There are two different technologies in vaccine development. One relies on either a live or a dead strain of the virus. In the case of a dead strain, the virus cannot replicate or infect a person. When a live strain is used, the virus is weakened to initiate an immune response without causing severe symptoms, so that women considering conceiving could be vaccinated before there is potential danger to the foetus.
The second possible technology uses a synthesised DNA sequence as the inoculant and is known as a recombinant vaccine. To develop a vaccine of this kind, the part of the virus that elicits a strong enough immune response is replicated and injected into a healthy individual. This prepares the body’s immune system to fight the virus before it can replicate and infect the host. This technique does not take as long to develop as the live/dead strain virus vaccines, since the pathogen does not need to be cultured and deactivated once the virus protein responsible for antibody production has been identified.
Several pharmaceutical companies are using these technologies in efforts to develop a vaccine, but as yet none have passed the rigorous testing required to clear it for use. GlaxoSmithKline is conducting feasibility studies to determine whether one of its current technologies is suitable for developing a Zika vaccine, but even then it would take 10 to 15 years to make a vaccine available.

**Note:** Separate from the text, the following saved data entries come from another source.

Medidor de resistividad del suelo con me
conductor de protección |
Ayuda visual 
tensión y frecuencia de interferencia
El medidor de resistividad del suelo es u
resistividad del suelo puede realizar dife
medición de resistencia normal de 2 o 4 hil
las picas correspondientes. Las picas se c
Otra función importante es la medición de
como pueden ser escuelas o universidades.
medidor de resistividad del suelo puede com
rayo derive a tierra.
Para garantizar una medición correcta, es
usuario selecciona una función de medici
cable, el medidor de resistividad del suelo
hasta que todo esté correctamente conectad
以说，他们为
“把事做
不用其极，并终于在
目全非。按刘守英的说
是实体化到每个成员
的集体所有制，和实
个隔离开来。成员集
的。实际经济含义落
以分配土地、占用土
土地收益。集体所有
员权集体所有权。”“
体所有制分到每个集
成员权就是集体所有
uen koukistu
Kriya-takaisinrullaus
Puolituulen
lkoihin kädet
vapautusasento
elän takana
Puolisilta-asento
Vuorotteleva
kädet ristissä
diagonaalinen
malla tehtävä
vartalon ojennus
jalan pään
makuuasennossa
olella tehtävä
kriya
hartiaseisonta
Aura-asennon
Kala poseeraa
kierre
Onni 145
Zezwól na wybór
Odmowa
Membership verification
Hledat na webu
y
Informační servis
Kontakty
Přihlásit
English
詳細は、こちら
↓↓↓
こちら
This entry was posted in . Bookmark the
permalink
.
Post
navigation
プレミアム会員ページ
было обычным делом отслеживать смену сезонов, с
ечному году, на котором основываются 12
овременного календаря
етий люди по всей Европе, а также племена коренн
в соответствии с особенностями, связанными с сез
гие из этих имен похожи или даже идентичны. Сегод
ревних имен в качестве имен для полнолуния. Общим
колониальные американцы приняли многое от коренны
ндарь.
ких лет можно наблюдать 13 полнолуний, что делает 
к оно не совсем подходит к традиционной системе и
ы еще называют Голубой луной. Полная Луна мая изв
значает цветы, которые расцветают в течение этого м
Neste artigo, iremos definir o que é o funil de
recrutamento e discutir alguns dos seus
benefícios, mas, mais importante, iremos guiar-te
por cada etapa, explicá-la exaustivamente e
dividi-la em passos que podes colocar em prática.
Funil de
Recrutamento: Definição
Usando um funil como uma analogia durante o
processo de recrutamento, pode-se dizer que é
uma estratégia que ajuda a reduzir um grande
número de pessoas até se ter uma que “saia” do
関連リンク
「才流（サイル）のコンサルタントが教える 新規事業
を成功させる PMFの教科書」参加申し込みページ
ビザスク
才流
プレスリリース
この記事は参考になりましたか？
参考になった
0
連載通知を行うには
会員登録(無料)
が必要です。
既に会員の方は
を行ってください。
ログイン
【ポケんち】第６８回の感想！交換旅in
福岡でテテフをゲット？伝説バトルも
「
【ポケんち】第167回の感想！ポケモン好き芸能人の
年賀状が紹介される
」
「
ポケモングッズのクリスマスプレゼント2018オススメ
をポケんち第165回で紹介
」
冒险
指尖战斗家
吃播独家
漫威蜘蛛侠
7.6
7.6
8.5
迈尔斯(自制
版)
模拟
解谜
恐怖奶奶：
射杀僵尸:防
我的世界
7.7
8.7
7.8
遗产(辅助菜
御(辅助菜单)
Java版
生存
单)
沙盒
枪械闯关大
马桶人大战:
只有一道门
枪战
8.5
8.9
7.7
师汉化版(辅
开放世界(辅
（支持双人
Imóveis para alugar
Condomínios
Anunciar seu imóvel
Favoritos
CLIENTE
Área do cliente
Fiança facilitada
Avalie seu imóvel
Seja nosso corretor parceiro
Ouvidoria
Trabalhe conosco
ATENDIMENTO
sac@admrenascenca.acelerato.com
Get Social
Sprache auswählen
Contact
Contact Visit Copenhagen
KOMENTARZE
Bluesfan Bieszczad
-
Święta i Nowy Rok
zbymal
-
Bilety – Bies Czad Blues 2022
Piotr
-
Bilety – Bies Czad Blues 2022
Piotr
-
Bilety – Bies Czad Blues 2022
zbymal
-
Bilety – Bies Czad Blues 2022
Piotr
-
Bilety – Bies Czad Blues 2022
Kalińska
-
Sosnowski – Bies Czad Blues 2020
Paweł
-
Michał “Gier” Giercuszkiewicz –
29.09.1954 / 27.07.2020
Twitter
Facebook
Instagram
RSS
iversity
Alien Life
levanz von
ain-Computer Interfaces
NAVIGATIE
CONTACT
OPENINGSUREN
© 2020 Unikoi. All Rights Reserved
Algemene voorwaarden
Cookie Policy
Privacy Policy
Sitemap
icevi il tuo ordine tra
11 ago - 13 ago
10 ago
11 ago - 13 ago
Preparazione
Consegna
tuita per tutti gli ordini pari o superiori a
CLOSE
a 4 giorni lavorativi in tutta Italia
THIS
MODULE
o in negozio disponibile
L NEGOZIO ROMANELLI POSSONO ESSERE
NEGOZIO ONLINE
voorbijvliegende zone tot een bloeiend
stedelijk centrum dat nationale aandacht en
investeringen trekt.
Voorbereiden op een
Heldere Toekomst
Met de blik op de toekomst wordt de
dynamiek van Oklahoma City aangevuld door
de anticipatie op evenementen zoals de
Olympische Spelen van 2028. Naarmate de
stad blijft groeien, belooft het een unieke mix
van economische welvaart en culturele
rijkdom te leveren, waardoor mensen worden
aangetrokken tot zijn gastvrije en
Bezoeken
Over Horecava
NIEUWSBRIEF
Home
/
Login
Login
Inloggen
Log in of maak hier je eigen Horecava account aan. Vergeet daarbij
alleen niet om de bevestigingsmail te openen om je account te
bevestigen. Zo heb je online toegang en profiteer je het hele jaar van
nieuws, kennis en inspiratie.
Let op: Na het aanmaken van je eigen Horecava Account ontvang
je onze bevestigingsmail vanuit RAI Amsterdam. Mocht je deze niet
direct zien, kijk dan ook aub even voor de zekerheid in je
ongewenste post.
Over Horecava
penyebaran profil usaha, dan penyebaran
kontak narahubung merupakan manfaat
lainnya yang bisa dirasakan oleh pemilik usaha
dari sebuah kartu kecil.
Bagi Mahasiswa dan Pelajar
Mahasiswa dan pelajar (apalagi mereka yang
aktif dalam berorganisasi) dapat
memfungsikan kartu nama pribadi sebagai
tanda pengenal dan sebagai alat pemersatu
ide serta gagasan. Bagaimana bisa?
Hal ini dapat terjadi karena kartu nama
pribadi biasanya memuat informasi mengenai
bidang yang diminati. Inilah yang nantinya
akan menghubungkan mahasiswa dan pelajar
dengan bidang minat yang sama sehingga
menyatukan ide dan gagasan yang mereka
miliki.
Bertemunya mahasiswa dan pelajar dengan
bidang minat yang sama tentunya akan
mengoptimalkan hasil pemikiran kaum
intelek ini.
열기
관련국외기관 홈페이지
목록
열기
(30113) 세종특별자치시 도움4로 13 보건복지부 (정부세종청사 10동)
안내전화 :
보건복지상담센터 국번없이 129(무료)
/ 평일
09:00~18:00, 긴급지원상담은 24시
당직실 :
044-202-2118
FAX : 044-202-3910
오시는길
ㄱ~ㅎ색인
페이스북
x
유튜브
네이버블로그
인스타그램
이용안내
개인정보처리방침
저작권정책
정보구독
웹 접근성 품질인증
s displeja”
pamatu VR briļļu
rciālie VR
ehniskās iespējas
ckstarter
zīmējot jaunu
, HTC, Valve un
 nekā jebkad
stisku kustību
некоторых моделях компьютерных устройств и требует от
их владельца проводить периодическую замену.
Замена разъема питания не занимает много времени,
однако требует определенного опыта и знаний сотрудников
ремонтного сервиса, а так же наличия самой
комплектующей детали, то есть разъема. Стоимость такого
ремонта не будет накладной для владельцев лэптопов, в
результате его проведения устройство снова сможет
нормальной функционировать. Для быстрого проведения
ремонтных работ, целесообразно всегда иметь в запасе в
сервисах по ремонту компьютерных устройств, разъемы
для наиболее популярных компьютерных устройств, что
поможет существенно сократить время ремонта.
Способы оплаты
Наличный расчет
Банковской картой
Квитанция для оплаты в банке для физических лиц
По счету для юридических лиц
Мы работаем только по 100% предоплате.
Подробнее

Traditional methods of developing and testing vaccines involve growing the pathogen and then dissecting it to study the body’s immune response to its different components. Reverse vaccinology uses the genetic information of a pathogen to research the same factors, without the need to cultivate the pathogen. Its genome is coded and analysed. DNA segments thought to be the most likely to carry code for proteins found on the outside of the cell or virus capsule are then isolated and synthesised. Such a technique has been used to develop a vaccine for serogroup B meningococcus, and applying it to create a vaccine for ZIKV could reduce the development period and could potentially provide a more effective cure.
It should also be possible to modify an existing vaccine for a closely related virus. The flavivirus group includes dengue, West Nile, chikungunya, yellow fever and ZIKV. Platforms that have already been developed for other viruses can be used as a foundation for a Zika vaccine. Sanofi, for example, has an approved dengue vaccine and is investigating the possibility of adapting it to cover ZIKV, which has 60 per cent of the same DNA.
Indian pharmaceutical firm Bharat Biotech claims to have developed and patented an anti-Zika vaccine called Zikavac. It is exploring two avenues – the use of an inactivated strain and a recombinant vaccine with surface antigens. The inactivated Zika vaccine is now undergoing animal trials, so it may still be years away from becoming a marketable product.
The advances that have been made in pharmaceutical research hold the key to the discovery of a vaccine for ZIKV. If the release time can be reduced from decades to years, or even months, the prospects for the people and unborn children of the Americas will be much brighter. However, there is still much we don’t know about Zika.